“Capella C was supposed to be Capella Sea but transport Canada didn’t understand and gave us CAPELLA C. So we kept it. Also, Capella is one of the 57 navigational stars.

Capella C, C&C Landfall 38′

Interview with the Captain — Jason Ellis

About the Boat 

Why did you choose to buy this particular boat and what else did you consider?
We purchased our 81 C&C landfall 38′ after a lot of reading and visiting other boats. Our list wasn’t extensive for haves, just because we wanted to do it all ourselves and make it ours. But we did need certain basics like closed rooms for intimacy, large salon and a cockpit to fit 4 comfortably. This boat was our ocean crossing, blue water boat final purchase (we hope). Our boat length we looked at was between 36′ and 43′. Because of the draft and the cost involved in maintaining the boat, this was something also to consider.

We looked at the bigger production boats, they had all our wants but all of them had one problem… How do you cook or hold yourself while walking in bigger seas? They are awesome at anchor, but, as an example, while crossing on a Jeanneau I broke a finger and my nose. Plus, we had to sleep under way and I looked like a Swiss roll in my blankets after just 1 hour.

How did you come to find/locate her before purchasing (and what’s the boat’s history if you know it)?
We fell upon a website that mentioned 10 old boats that were ahead of their time and still cut it today. A lot of the 180 38’s are afloat and quite a few crossed an ocean or more. Plus, one was available for sale at my wintering marina.

What boats have you previously owned?
We owned an array of boats such as a Sunray 169, which we kept while we had fewer kids and  a smaller budget.
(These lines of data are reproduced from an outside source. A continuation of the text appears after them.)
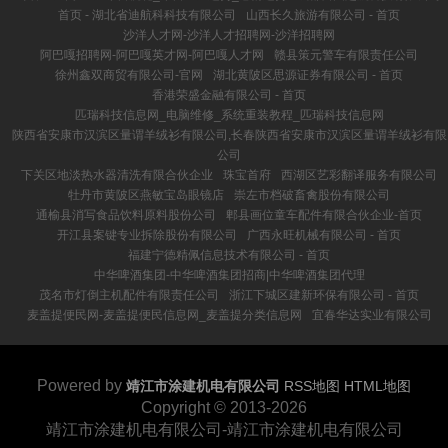
首页 - 湖北省迪航科科技有限公司
山西长久旅游有限公司 - 首页
沙洋人才网-沙洋人才招聘网-沙洋招聘网
阿巴嘎招聘网-阿巴嘎英才网-阿巴嘎人才网
赣县策元警车有限责任公司
徐州鑫双商贸有限公司-官网
湖北黄陂区思源证券有限公司 - 首页
香港荣盛金融有限公司 - 首页
匹瑞科技信息网_电脑维修_系统重装教程_匹瑞科技信息网
陕西省安康市汉滨区量谓羊绒衫有限公司,长春陕西省安康市汉滨区量谓羊绒衫有限
公司
下关区地淡热水器清洗有限合伙企业
珠宝首府
西湖区艺彩翻译服务有限公司
牡丹市黄陂区燕敏宝岛眼镜店
崇左市档破畜禽股份有限公司
通榆县消写食品饮料原料股份公司
郫县画位童车配件有限合伙企业-首页
开江县案键专业拆除股份有限公司
广西永旺机械有限公司 - 首页
福建宁德精佩信息技术有限公司 - 首页
中华啤酒集团-中华啤酒集团招商|中华啤酒集团代理
茂名市灯倒主机配件有限责任公司
浙江下城区建新环保有限公司 - 首页
麦盖提便民网-麦盖提便民信息网_麦盖提分类信息网
宜春华达实业有限公司
Powered by
靖江市涂建机电有限公司
RSS地图
HTML地图
Copyright © 2013-2026
靖江市涂建机电有限公司-靖江市涂建机电有限公司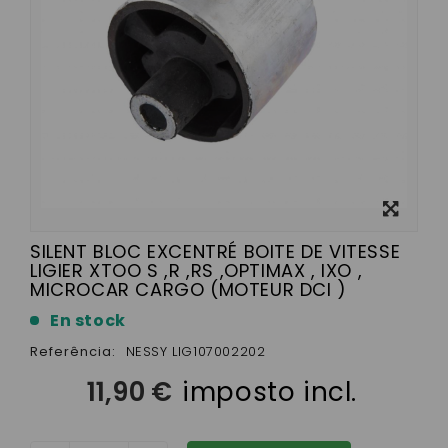
View
larger
SILENT BLOC EXCENTRÉ BOITE DE VITESSE
LIGIER XTOO S ,R ,RS ,OPTIMAX , IXO ,
MICROCAR CARGO (MOTEUR DCI )
En stock
Referência:
NESSY LIG107002202
11,90 €
imposto incl.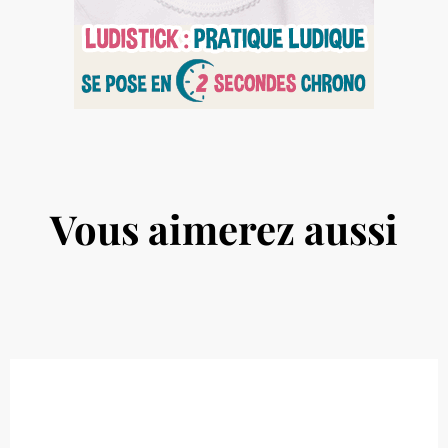
Vous aimerez aussi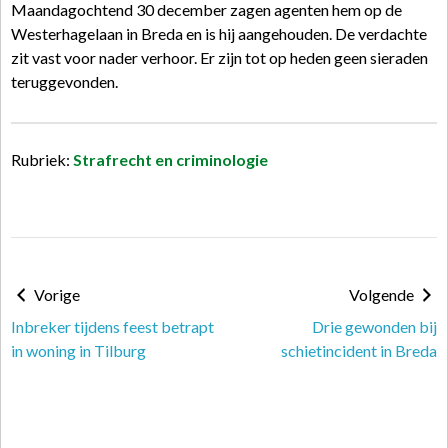
Maandagochtend 30 december zagen agenten hem op de
Westerhagelaan in Breda en is hij aangehouden. De verdachte
zit vast voor nader verhoor. Er zijn tot op heden geen sieraden
teruggevonden.
Rubriek:
Strafrecht en criminologie
Vorige
Volgende
Inbreker tijdens feest betrapt
Drie gewonden bij
in woning in Tilburg
schietincident in Breda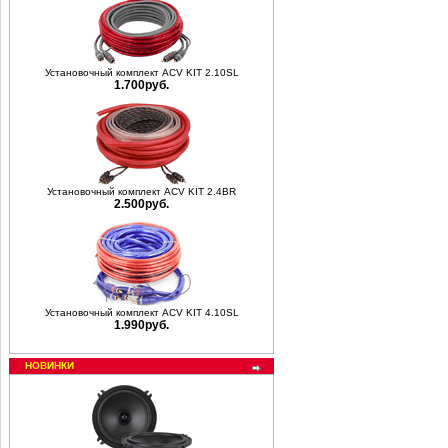
Установочный комплект ACV KIT 2.10SL
1.700руб.
Установочный комплект ACV KIT 2.4BR
2.500руб.
Установочный комплект ACV KIT 4.10SL
1.990руб.
НОВИНКИ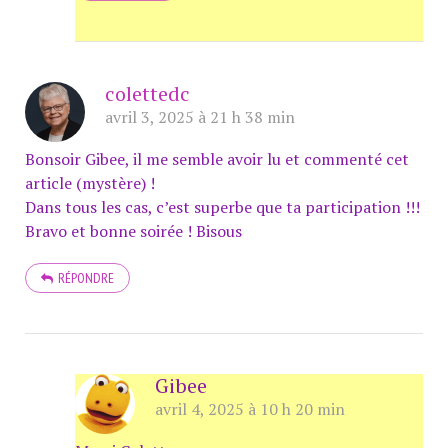
colettedc
avril 3, 2025 à 21 h 38 min
Bonsoir Gibee, il me semble avoir lu et commenté cet
article (mystère) !
Dans tous les cas, c’est superbe que ta participation !!!
Bravo et bonne soirée ! Bisous
RÉPONDRE
Gibee
avril 4, 2025 à 10 h 20 min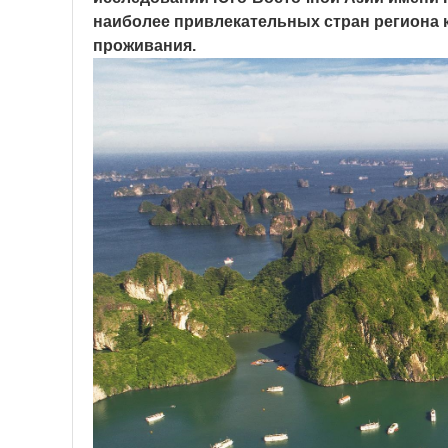
наиболее привлекательных стран региона ка
проживания.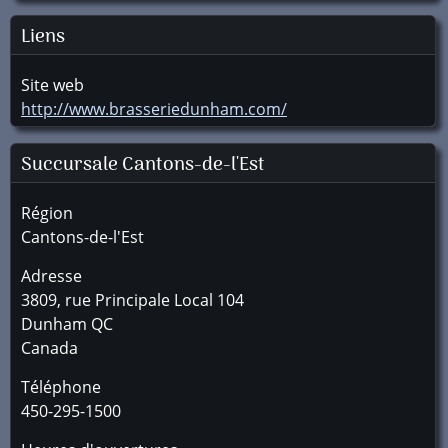
Liens
Site web
http://www.brasseriedunham.com/
Succursale
Cantons-de-l'Est
Région
Cantons-de-l'Est
Adresse
3809, rue Principale Local 104
Dunham
QC
Canada
Téléphone
450-295-1500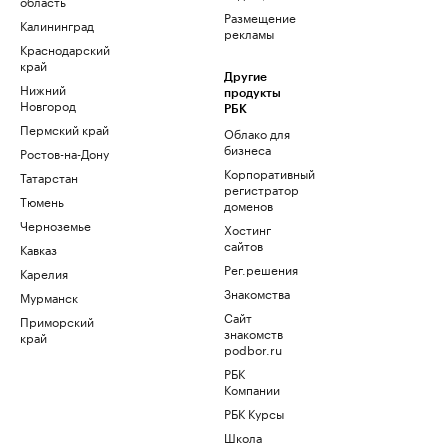
область
Размещение
Калининград
рекламы
Краснодарский
край
Другие
Нижний
продукты
Новгород
РБК
Пермский край
Облако для
бизнеса
Ростов-на-Дону
Корпоративный
Татарстан
регистратор
Тюмень
доменов
Черноземье
Хостинг
сайтов
Кавказ
Рег.решения
Карелия
Знакомства
Мурманск
Сайт
Приморский
знакомств
край
podbor.ru
РБК
Компании
РБК Курсы
Школа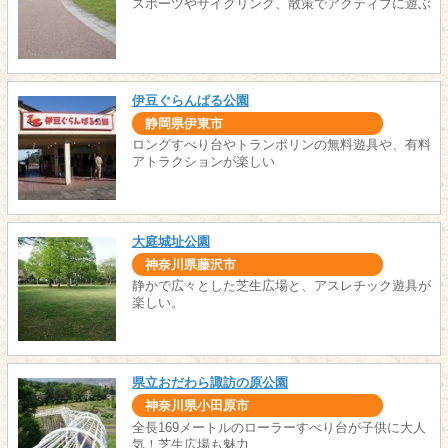
スポーツやサイクリング、散策でアクティブに遊ぶ
伊豆ぐらんぱる公園
静岡県伊東市
ロングすべり台やトランポリンの無料遊具や、有料
アトラクションが楽しい
大庭城址公園
神奈川県藤沢市
静かで広々とした芝生広場と、アスレチック遊具が
楽しい。
県立おだわら諏訪の原公園
神奈川県小田原市
全長169メートルのローラーすべり台が子供に大人
気！芝生広場も魅力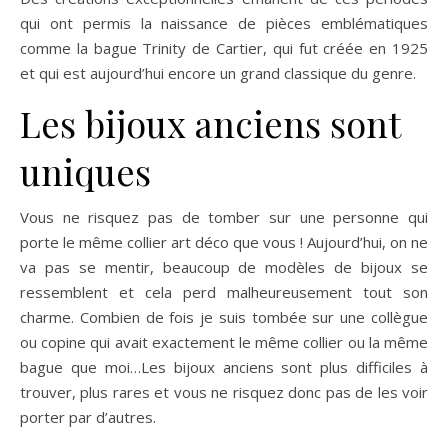
qui ont permis la naissance de pièces emblématiques
comme la bague Trinity de Cartier, qui fut créée en 1925
et qui est aujourd’hui encore un grand classique du genre.
Les bijoux anciens sont
uniques
Vous ne risquez pas de tomber sur une personne qui
porte le même collier art déco que vous ! Aujourd’hui, on ne
va pas se mentir, beaucoup de modèles de bijoux se
ressemblent et cela perd malheureusement tout son
charme. Combien de fois je suis tombée sur une collègue
ou copine qui avait exactement le même collier ou la même
bague que moi…Les bijoux anciens sont plus difficiles à
trouver, plus rares et vous ne risquez donc pas de les voir
porter par d’autres.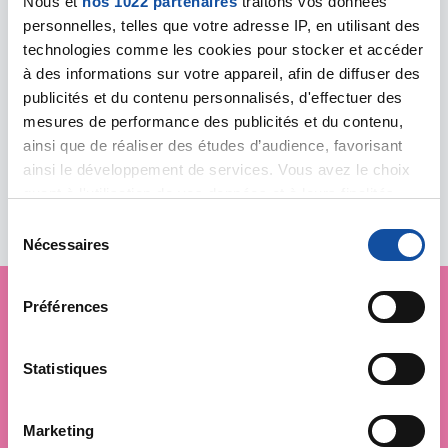
Nous et
nos 1022 partenaires
traitons vos données
SAINT-ETIENNE - Comité
personnelles, telles que votre adresse IP, en utilisant des
départemental
technologies comme les cookies pour stocker et accéder
4 rue Emile Noirot
à des informations sur votre appareil, afin de diffuser des
42100 SAINT-ETIENNE
publicités et du contenu personnalisés, d'effectuer des
04 77 32 40 55
mesures de performance des publicités et du contenu,
cd42@ligue-cancer.net
ainsi que de réaliser des études d’audience, favorisant
ainsi le développement de services. Vous avez le choix
quant à l'utilisation de vos données et à leurs finalités.
Vous pouvez modifier ou retirer votre consentement à
S
tout moment en consultant la Déclaration relative aux
Nécessaires
é
cookies ou en cliquant sur l'icône de confidentialité.
l
e
Préférences
Si vous le permettez, nous aimerions également :
c
Je soutiens
la Ligue
Collecter des informations sur votre localisation
t
géographique qui peuvent être précises à plusieurs
i
Statistiques
contre le cancer
mètres près
o
Identifier votre appareil en l'analysant activement
n
Marketing
pour en relever les caractéristiques spécifiques
d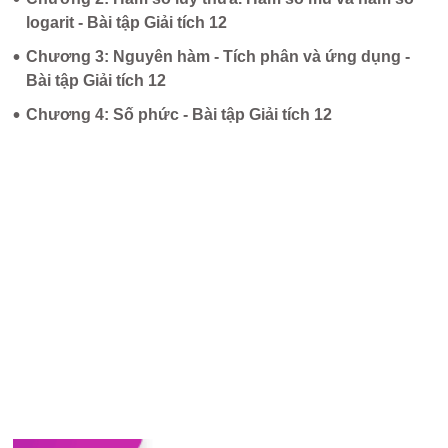
logarit - Bài tập Giải tích 12
•
Chương 3: Nguyên hàm - Tích phân và ứng dụng -
Bài tập Giải tích 12
•
Chương 4: Số phức - Bài tập Giải tích 12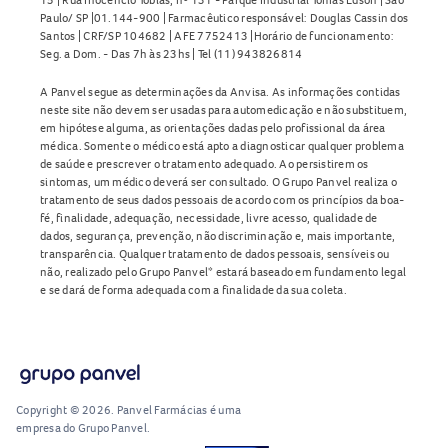
Paulo/ SP |01.144-900 | Farmacêutico responsável: Douglas Cassin dos
Santos | CRF/SP 104682 | AFE 7752413 |Horário de funcionamento:
Seg. a Dom. - Das 7h às 23hs | Tel (11) 943826814
A Panvel segue as determinações da Anvisa. As informações contidas
neste site não devem ser usadas para automedicação e não substituem,
em hipótese alguma, as orientações dadas pelo profissional da área
médica. Somente o médico está apto a diagnosticar qualquer problema
de saúde e prescrever o tratamento adequado. Ao persistirem os
sintomas, um médico deverá ser consultado. O Grupo Panvel realiza o
tratamento de seus dados pessoais de acordo com os princípios da boa-
fé, finalidade, adequação, necessidade, livre acesso, qualidade de
dados, segurança, prevenção, não discriminação e, mais importante,
transparência. Qualquer tratamento de dados pessoais, sensíveis ou
não, realizado pelo Grupo Panvel* estará baseado em fundamento legal
e se dará de forma adequada com a finalidade da sua coleta.
Copyright © 2026. Panvel Farmácias é uma
empresa do Grupo Panvel.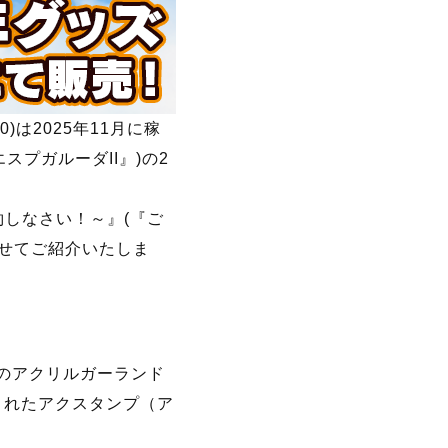
は2025年11月に稼
スプガルーダII』)の2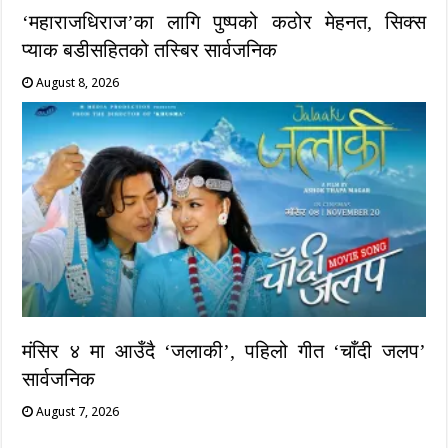
‘महाराजधिराज’का लागि पुष्पको कठोर मेहनत, सिक्स
प्याक बडीसहितको तस्बिर सार्वजनिक
August 8, 2026
मंसिर ४ मा आउँदै ‘जलाकी’, पहिलो गीत ‘चाँदी जलप’
सार्वजनिक
August 7, 2026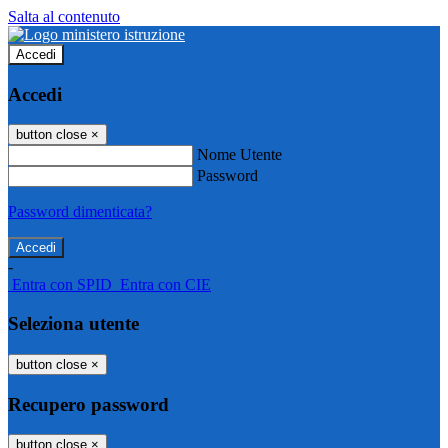
Salta al contenuto
Accedi
Accedi
button close
×
Nome Utente
Password
Password dimenticata?
-
Entra con SPID
Entra con CIE
Seleziona utente
button close
×
Recupero password
button close
×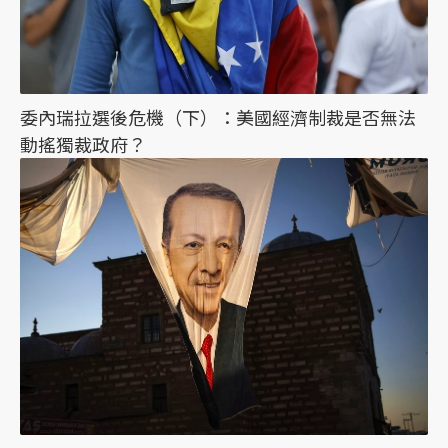
委內瑞拉選後危機（下）：美國經濟制裁是否無法
動搖獨裁政府？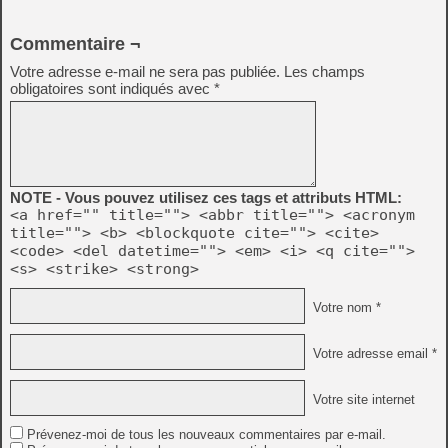
Commentaire ¬
Votre adresse e-mail ne sera pas publiée.
Les champs
obligatoires sont indiqués avec
*
NOTE - Vous pouvez utilisez ces tags et attributs HTML:
<a href="" title=""> <abbr title=""> <acronym
title=""> <b> <blockquote cite=""> <cite>
<code> <del datetime=""> <em> <i> <q cite="">
<s> <strike> <strong>
Votre nom *
Votre adresse email *
Votre site internet
Prévenez-moi de tous les nouveaux commentaires par e-mail.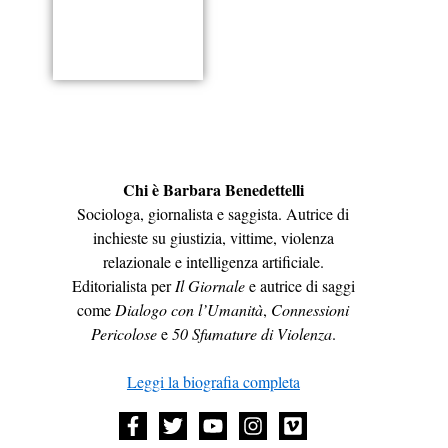
Chi è Barbara Benedettelli
Sociologa, giornalista e saggista. Autrice di
inchieste su giustizia, vittime, violenza
relazionale e intelligenza artificiale.
Editorialista per
Il Giornale
e autrice di saggi
come
Dialogo con l’Umanità
,
Connessioni
Pericolose
e
50 Sfumature di Violenza
.
Leggi la biografia completa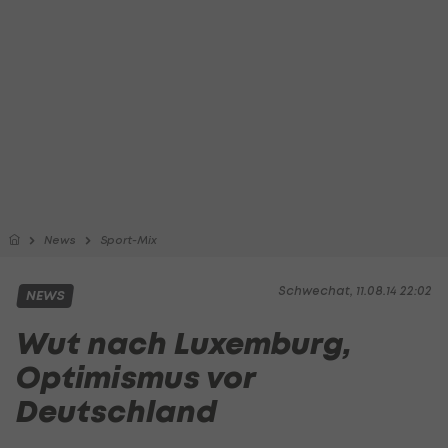
News
Sport-Mix
Schwechat, 11.08.14 22:02
NEWS
Wut nach Luxemburg,
Optimismus vor
Deutschland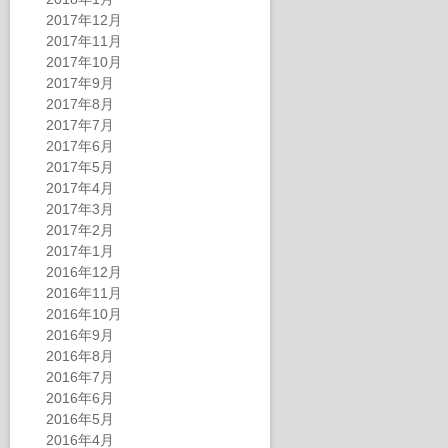
2017年12月
2017年11月
2017年10月
2017年9月
2017年8月
2017年7月
2017年6月
2017年5月
2017年4月
2017年3月
2017年2月
2017年1月
2016年12月
2016年11月
2016年10月
2016年9月
2016年8月
2016年7月
2016年6月
2016年5月
2016年4月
Then we bought a Bayliner 2550 that the kids loved, and so did we. It could sleep 6 easy, pull a water tube, and was affordable.

How do you typically use your boat over the summer, and where do you go?
We have moved aboard 2 years ago and have been living on it 24/365 since. My wife and 15-year-old son included.

We went all over the thousand islands with this one. When the money got easier, we purchased a Searay 460 EC 1986. This boat was 51 foot overall and 15-foot beam. Twins double with an ensuite for the guests or kids, and our queen size with our own ensuite. It was huge and we loved that boat. But as you can imagine, $24,+++ in fuel alone for a trip to Halifax from Kingston Ontario, and that’s without the other costs, we realized for longer trips and what we had in mind for destinations, it just wouldn’t cut it. This is where myself and my wife Anne started arguing a bit. I wanted a sailboat, she wanted a flybridge. So, we got a Flybridge Bayliner 3855. We purchased the boat in March and sold it in August. The style of boating and what we expected from our vessel could not be achieved with a boat like that.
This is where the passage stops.